TASK TO CARRY OUT: Make an exact copy of the records below, leaving every image out.

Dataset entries

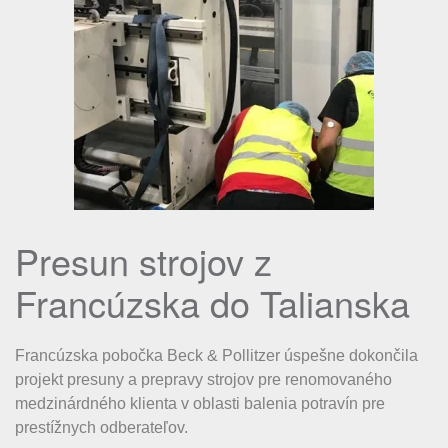
Presun strojov z
Francúzska do Talianska
Francúzska pobočka Beck & Pollitzer úspešne dokončila
projekt presuny a prepravy strojov pre renomovaného
medzinárdného klienta v oblasti balenia potravín pre
prestížnych odberateľov.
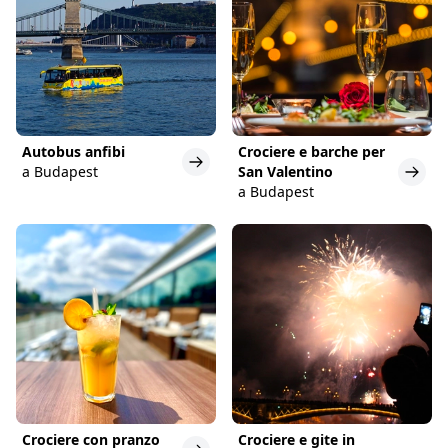
Autobus anfibi
Crociere e barche per
a Budapest
San Valentino
a Budapest
Crociere con pranzo
Crociere e gite in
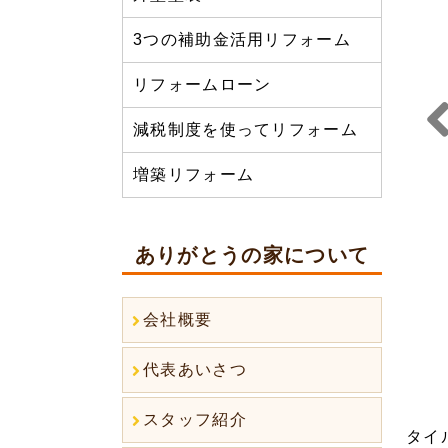
3つの補助金活用リフォーム
リフォームローン
減税制度を使ってリフォーム
Prev
増築リフォーム
us
ありがとうの家について
会社概要
代表あいさつ
スタッフ紹介
タイ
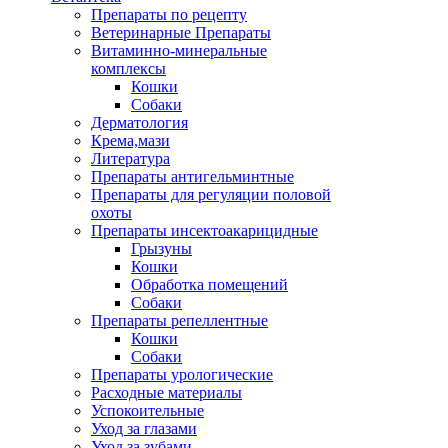
Препараты по рецепту
Ветеринарные Препараты
Витаминно-минеральные
комплексы
Кошки
Собаки
Дерматология
Крема,мази
Литература
Препараты антигельминтные
Препараты для регуляции половой
охоты
Препараты инсектоакарицидные
Грызуны
Кошки
Обработка помещений
Собаки
Препараты репеллентные
Кошки
Собаки
Препараты урологические
Расходные материалы
Успокоительные
Уход за глазами
Уход за зубами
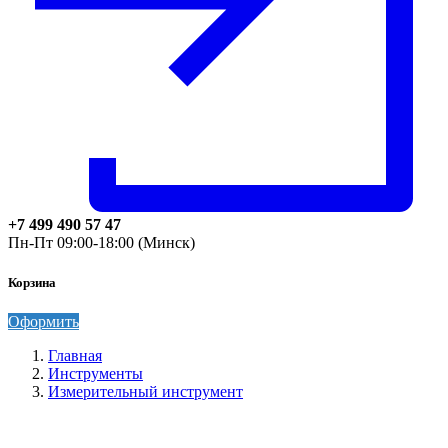
+7 499 490 57 47
Пн-Пт 09:00-18:00 (Минск)
Корзина
Оформить
Главная
Инструменты
Измерительный инструмент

WRITTEN ANSWER:
Presun strojov z
Francúzska do Talianska
Francúzska pobočka Beck & Pollitzer úspešne dokončila
projekt presuny a prepravy strojov pre renomovaného
medzinárdného klienta v oblasti balenia potravín pre
prestížnych odberateľov.
Autobus anfibi
Crociere e barche per
a Budapest
San Valentino
a Budapest
Crociere con pranzo
Crociere e gite in
3つの補助金活用リフォーム
リフォームローン
減税制度を使ってリフォーム
Prev
増築リフォーム
us
ありがとうの家について
会社概要
代表あいさつ
スタッフ紹介
タイ
Препараты по рецепту
Ветеринарные Препараты
Витаминно-минеральные
комплексы
Кошки
Собаки
Дерматология
Крема,мази
Литература
Препараты антигельминтные
Препараты для регуляции половой
охоты
Препараты инсектоакарицидные
Грызуны
Кошки
Обработка помещений
Собаки
Препараты репеллентные
Кошки
Собаки
Препараты урологические
Расходные материалы
Успокоительные
Уход за глазами
Уход за зубами
+7 499 490 57 47
Пн-Пт 09:00-18:00 (Минск)
Корзина
Оформить
Главная
Инструменты
Измерительный инструмент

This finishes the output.